• **What is expected**
If an entry contains a picture, omit that picture and transcribe everything else exactly.

***

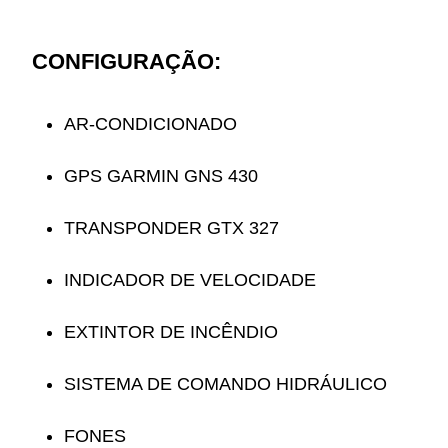
CONFIGURAÇÃO:
AR-CONDICIONADO
GPS GARMIN GNS 430
TRANSPONDER GTX 327
INDICADOR DE VELOCIDADE
EXTINTOR DE INCÊNDIO
SISTEMA DE COMANDO HIDRÁULICO
FONES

***

• **Solution for this problem**
CONFIGURAÇÃO:
AR-CONDICIONADO
GPS GARMIN GNS 430
TRANSPONDER GTX 327
INDICADOR DE VELOCIDADE
EXTINTOR DE INCÊNDIO
SISTEMA DE COMANDO HIDRÁULICO
FONES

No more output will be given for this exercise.